QRC-4-ESP
Quantum reservoir computing for efficient signal processing
Runtime: 01.01.2024 - 31.12.2026
The project Quantum reservoir computing for efficient signal processing (QRC-4-ESP) is dedicated to pioneering advancements in quantum reservoir computing systems. The long-term objective is to develop the world’s foremost QRC systems utilizing superconducting qubits and silicon carbide (SiC) defect qubits. Through meticulous research and development significant enhancements in computational speed and efficiency are aimed to be achieved, surpassing classical machine learning systems by over 100x. By focusing on the utilization of superconducting qubits for microwave range quantum communication and SiC defect qubits for optical band applications, the project endeavors to facilitate groundbreaking progress in quantum communication and sensing technologies.

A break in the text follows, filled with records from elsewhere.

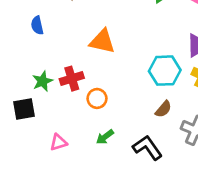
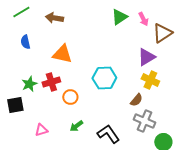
orange triangle: (102, 41) -> (62, 54), moved
cyan hexagon: (165, 71) -> (104, 78), moved
brown semicircle: (163, 109) -> (136, 100), moved

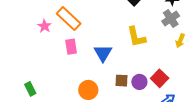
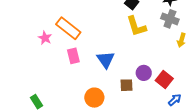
gray cross: (171, 19) -> (170, 19), turned -30
yellow L-shape: (136, 37) -> (136, 26), moved
purple circle: (139, 82) -> (144, 73), moved

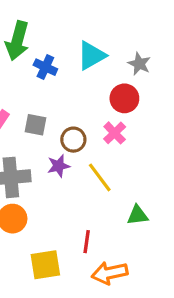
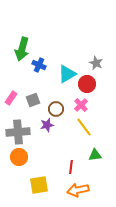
cyan triangle: (91, 56) -> (67, 74), moved
gray square: (36, 125) -> (33, 100), turned -32
yellow line: (100, 177) -> (84, 127), moved
red line: (87, 242) -> (71, 167), moved

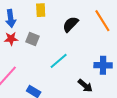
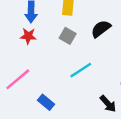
gray square: (32, 39) -> (68, 36), moved

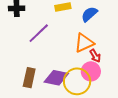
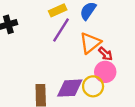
purple line: (39, 33) -> (61, 30), moved
yellow circle: (77, 81) -> (93, 86), size x0.7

Moreover, the QRC-4-ESP project is not just about technological advancements but also about fostering international collaboration in research and development. By bringing together a diverse group of experts from different fields and countries, the project embodies a multidisciplinary approach that is essential for tackling complex modern challenges. This collaborative model serves as a blueprint for future scientific endeavors and strengthens Europe’s position as a leader in quantum research and innovation.
The Leibniz-IPHT is coordinating the project and responsible for realization of signal processing on the superconducting platform in frame of quantum reservoir computing. To do so, tailored superconducting circuits including qubit numbers growing during the project will be developed, fabricated, and experimentally characterized. In close exchange with the theoretical groups, we will prepare a demonstration experiments exploiting these superconducting circuits and additionally investigate synergies as well as possible interfaces to the SiC defect qubits.
The QRC-4-ESP project has received funding from the European Innovation Council’s Pathfinder Open programme under grant agreement number 101129663 as well as from the UK Research and Innovation’s Horizon Europe guarantee scheme.